__WORK INSTRUCTIONS__. Work through the listing below and give again exactly the lines from the one with "sábado (24)." to the one with "갤럭시 S7과 함께 발표돼 눈길을 끈 삼성 기어 360의 모습도 볼", both ends included. All other lines and all pictures stay out.

== Segment start ==

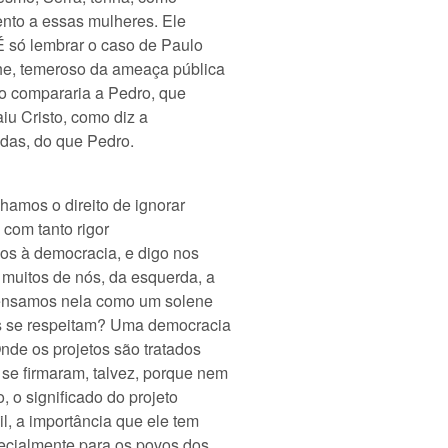
nto a essas mulheres. Ele
 É só lembrar o caso de Paulo
lhe, temeroso da ameaça pública
 o compararia a Pedro, que
aiu Cristo, como diz a
udas, do que Pedro.
nhamos o direito de ignorar
 com tanto rigor
os à democracia, e digo nos
muitos de nós, da esquerda, a
pensamos nela como um solene
os se respeitam? Uma democracia
nde os projetos são tratados
e firmaram, talvez, porque nem
o significado do projeto
l, a importância que ele tem
pecialmente para os povos dos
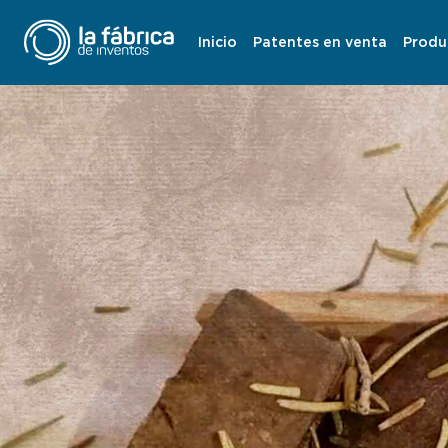
Inicio
Patentes en venta
Produ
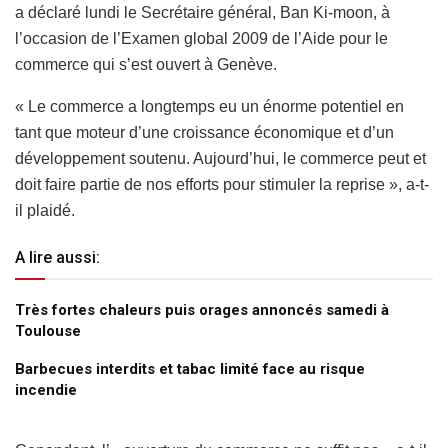
a déclaré lundi le Secrétaire général, Ban Ki-moon, à
l’occasion de l’Examen global 2009 de l’Aide pour le
commerce qui s’est ouvert à Genève.
« Le commerce a longtemps eu un énorme potentiel en
tant que moteur d’une croissance économique et d’un
développement soutenu. Aujourd’hui, le commerce peut et
doit faire partie de nos efforts pour stimuler la reprise », a-t-
il plaidé.
A lire aussi:
Très fortes chaleurs puis orages annoncés samedi à
Toulouse
Barbecues interdits et tabac limité face au risque
incendie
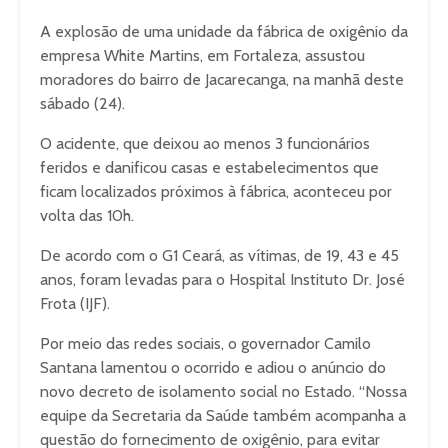
A explosão de uma unidade da fábrica de oxigênio da
empresa White Martins, em Fortaleza, assustou
moradores do bairro de Jacarecanga, na manhã deste
sábado (24).
O acidente, que deixou ao menos 3 funcionários
feridos e danificou casas e estabelecimentos que
ficam localizados próximos à fábrica, aconteceu por
volta das 10h.
De acordo com o G1 Ceará, as vítimas, de 19, 43 e 45
anos, foram levadas para o Hospital Instituto Dr. José
Frota (IJF).
Por meio das redes sociais, o governador Camilo
Santana lamentou o ocorrido e adiou o anúncio do
novo decreto de isolamento social no Estado. “Nossa
equipe da Secretaria da Saúde também acompanha a
questão do fornecimento de oxigênio, para evitar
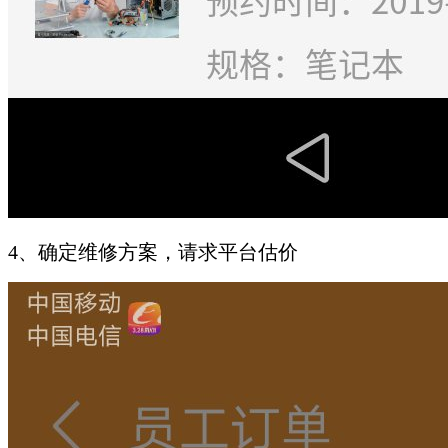
4、确定维修方案，请求平台估价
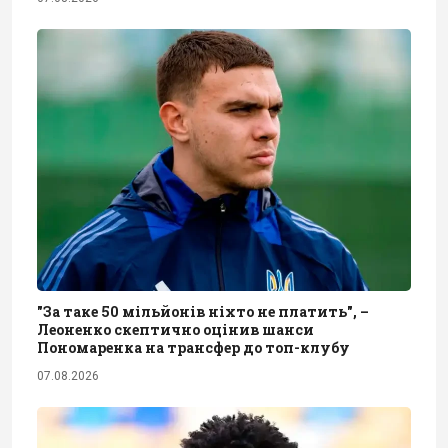
"За таке 50 мільйонів ніхто не платить", –
Леоненко скептично оцінив шанси
Пономаренка на трансфер до топ-клубу
07.08.2026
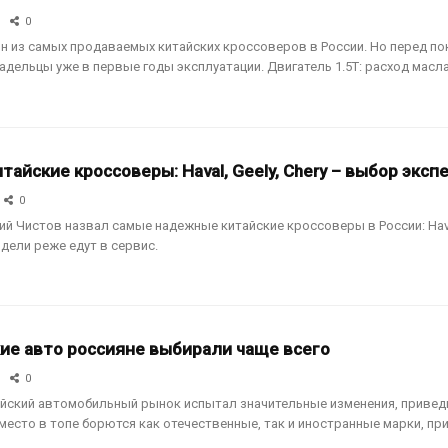
0
дин из самых продаваемых китайских кроссоверов в России. Но перед п
дельцы уже в первые годы эксплуатации. Двигатель 1.5T: расход масла
айские кроссоверы: Haval, Geely, Chery – выбор эксп
0
й Чистов назвал самые надежные китайские кроссоверы в России: Haval Jo
одели реже едут в сервис.
кие авто россияне выбирали чаще всего
0
сийский автомобильный рынок испытал значительные изменения, привед
место в топе борются как отечественные, так и иностранные марки, пр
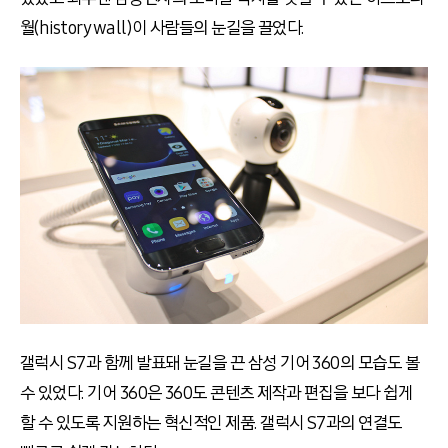
월(history wall)이 사람들의 눈길을 끌었다.
갤럭시 S7과 함께 발표돼 눈길을 끈 삼성 기어 360의 모습도 볼
수 있었다. 기어 360은 360도 콘텐츠 제작과 편집을 보다 쉽게
할 수 있도록 지원하는 혁신적인 제품. 갤럭시 S7과의 연결도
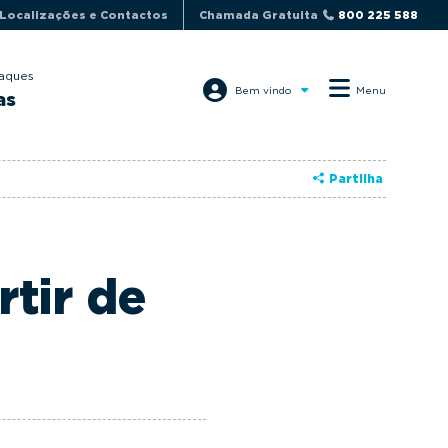
Localizações e Contactos
Chamada Gratuita
800 225 588
aques
Bem vindo
Menu
as
Partilha
tir de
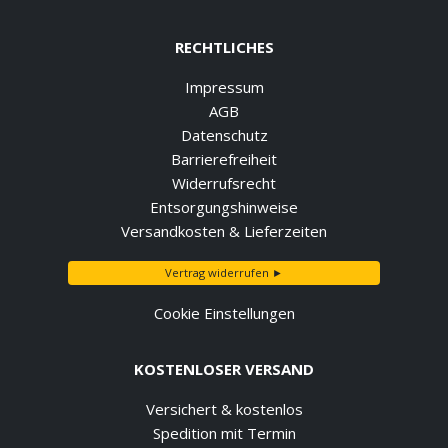
RECHTLICHES
Impressum
AGB
Datenschutz
Barrierefreiheit
Widerrufsrecht
Entsorgungshinweise
Versandkosten & Lieferzeiten
Vertrag widerrufen ►
Cookie Einstellungen
KOSTENLOSER VERSAND
Versichert & kostenlos
Spedition mit Termin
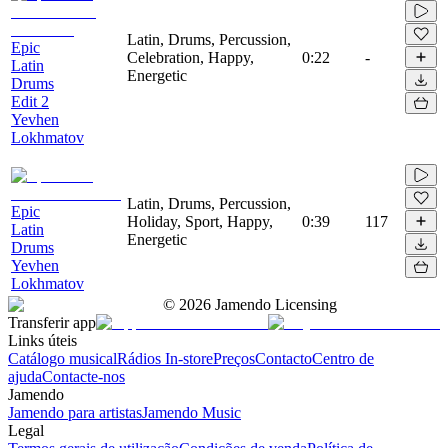
Latin, Drums, Percussion,
Epic
Celebration, Happy,
0:22
-
Latin
Energetic
Drums
Edit 2
Yevhen
Lokhmatov
Latin, Drums, Percussion,
Epic
Holiday, Sport, Happy,
0:39
117
Latin
Energetic
Drums
Yevhen
Lokhmatov
©
2026
Jamendo Licensing
Transferir app
Links úteis
Catálogo musical
Rádios In-store
Preços
Contacto
Centro de
ajuda
Contacte-nos
Jamendo
Jamendo para artistas
Jamendo Music
Legal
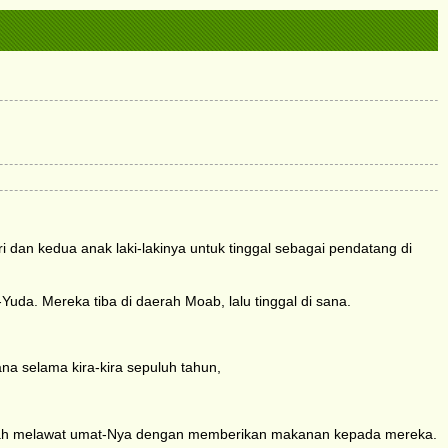
i dan kedua anak laki-lakinya untuk tinggal sebagai pendatang di
uda. Mereka tiba di daerah Moab, lalu tinggal di sana.
na selama kira-kira sepuluh tahun,
elah melawat umat-Nya dengan memberikan makanan kepada mereka.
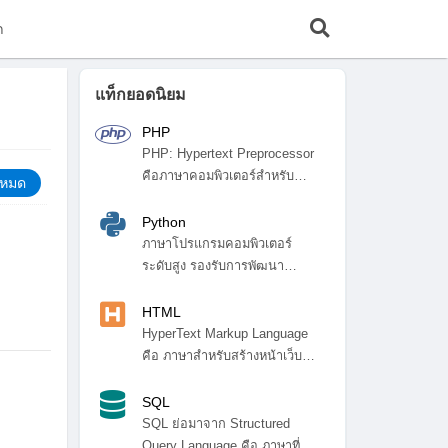
ก
แท็กยอดนิยม
PHP
PHP: Hypertext Preprocessor
คือภาษาคอมพิวเตอร์สำหรับ
้งหมด
พัฒ...
Python
ภาษาโปรแกรมคอมพิวเตอร์
ระดับสูง รองรับการพัฒนา
โปรแกรมหลา...
HTML
HyperText Markup Language
คือ ภาษาสำหรับสร้างหน้าเว็บ
ไซ...
SQL
SQL ย่อมาจาก Structured
Query Language คือ ภาษาที่ใช้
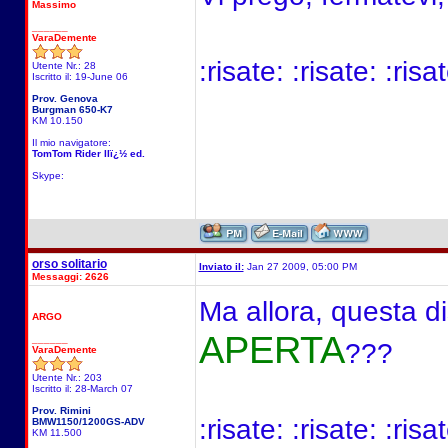
Massimo
______
VaraDemente
:risate: :risate: :risa
Utente Nr.: 28
Iscritto il: 19-June 06
Prov. Genova
Burgman 650-K7
KM 10.150
Il mio navigatore:
TomTom Rider IIï¿½ ed.
Skype:
orso solitario
Inviato il:
Jan 27 2009, 05:00 PM
Messaggi: 2626
Ma allora, questa 
ARGO
APERTA
______
???
VaraDemente
Utente Nr.: 203
Iscritto il: 28-March 07
Prov. Rimini
:risate: :risate: :risat
BMW1150/1200GS-ADV
KM 11.500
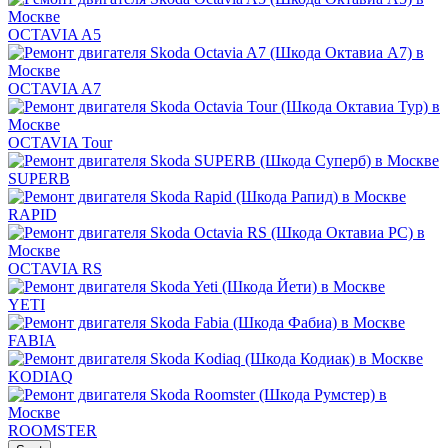
OCTAVIA A5
OCTAVIA A7
OCTAVIA Tour
SUPERB
RAPID
OCTAVIA RS
YETI
FABIA
KODIAQ
ROOMSTER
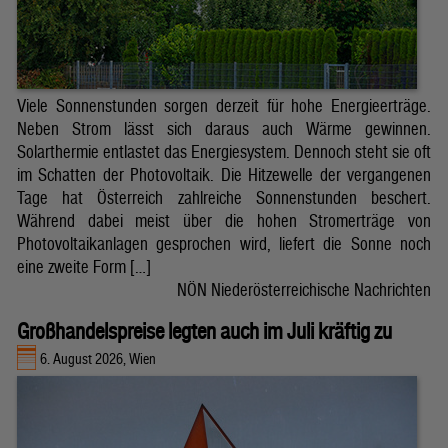
Viele Sonnenstunden sorgen derzeit für hohe Energieerträge.
Neben Strom lässt sich daraus auch Wärme gewinnen.
Solarthermie entlastet das Energiesystem. Dennoch steht sie oft
im Schatten der Photovoltaik. Die Hitzewelle der vergangenen
Tage hat Österreich zahlreiche Sonnenstunden beschert.
Während dabei meist über die hohen Stromerträge von
Photovoltaikanlagen gesprochen wird, liefert die Sonne noch
eine zweite Form […]
NÖN Niederösterreichische Nachrichten
Großhandelspreise legten auch im Juli kräftig zu
6. August 2026, Wien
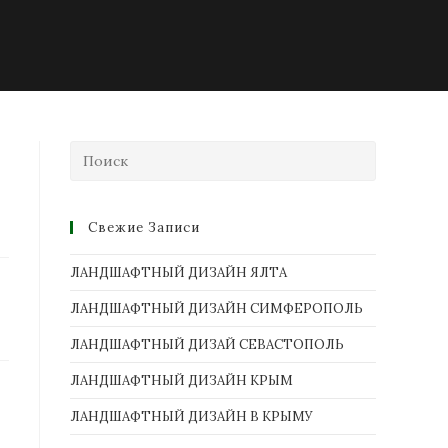
Свежие Записи
ЛАНДШАФТНЫЙ ДИЗАЙН ЯЛТА
ЛАНДШАФТНЫЙ ДИЗАЙН СИМФЕРОПОЛЬ
ЛАНДШАФТНЫЙ ДИЗАЙ СЕВАСТОПОЛЬ
ЛАНДШАФТНЫЙ ДИЗАЙН КРЫМ
ЛАНДШАФТНЫЙ ДИЗАЙН В КРЫМУ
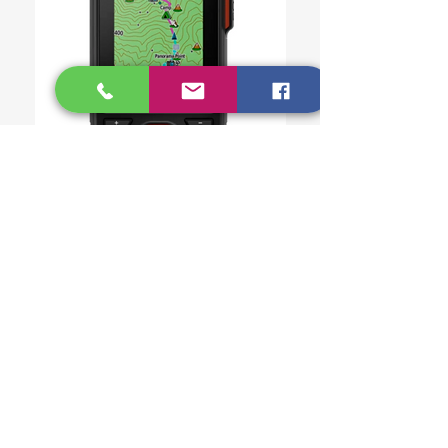
GARMIN GPSMAP® 67i
PRODUCTOS
RELACIONADOS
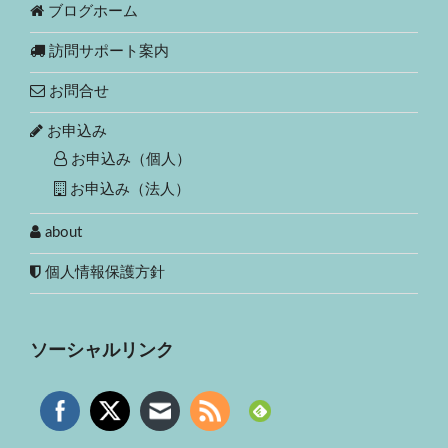
ブログホーム
訪問サポート案内
お問合せ
お申込み
お申込み（個人）
お申込み（法人）
about
個人情報保護方針
ソーシャルリンク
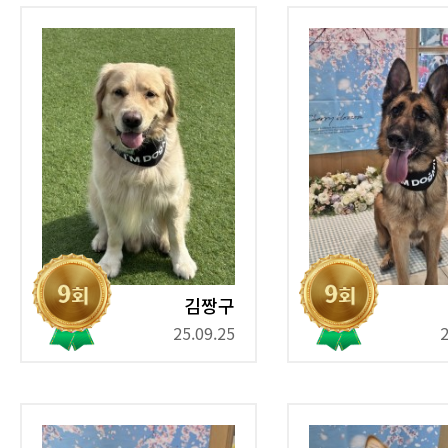
김짱구
25.09.25
2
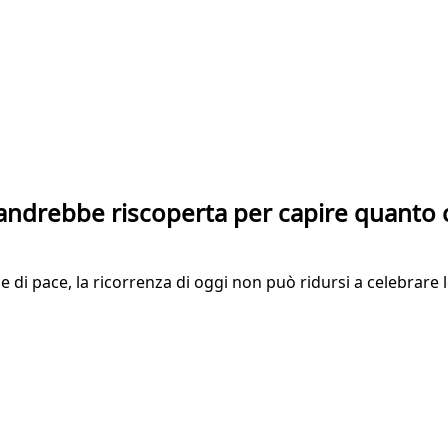
andrebbe riscoperta per capire quanto 
e di pace, la ricorrenza di oggi non può ridursi a celebrare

== Segment end ==

__YOUR RESPONSE__.
sábado (24).
O acidente, que deixou ao menos 3 funcionários
feridos e danificou casas e estabelecimentos que
ficam localizados próximos à fábrica, aconteceu por
volta das 10h.
De acordo com o G1 Ceará, as vítimas, de 19, 43 e 45
anos, foram levadas para o Hospital Instituto Dr. José
Frota (IJF).
Por meio das redes sociais, o governador Camilo
Santana lamentou o ocorrido e adiou o anúncio do
novo decreto de isolamento social no Estado. “Nossa
equipe da Secretaria da Saúde também acompanha a
questão do fornecimento de oxigênio, para evitar
4、确定维修方案，请求平台估价
"За таке 50 мільйонів ніхто не платить", –
Леоненко скептично оцінив шанси
Пономаренка на трансфер до топ-клубу
07.08.2026
0
дин из самых продаваемых китайских кроссоверов в России. Но перед п
дельцы уже в первые годы эксплуатации. Двигатель 1.5T: расход масла
айские кроссоверы: Haval, Geely, Chery – выбор эксп
0
й Чистов назвал самые надежные китайские кроссоверы в России: Haval Jo
одели реже едут в сервис.
кие авто россияне выбирали чаще всего
0
сийский автомобильный рынок испытал значительные изменения, привед
место в топе борются как отечественные, так и иностранные марки, пр
월(history wall)이 사람들의 눈길을 끌었다.
갤럭시 S7과 함께 발표돼 눈길을 끈 삼성 기어 360의 모습도 볼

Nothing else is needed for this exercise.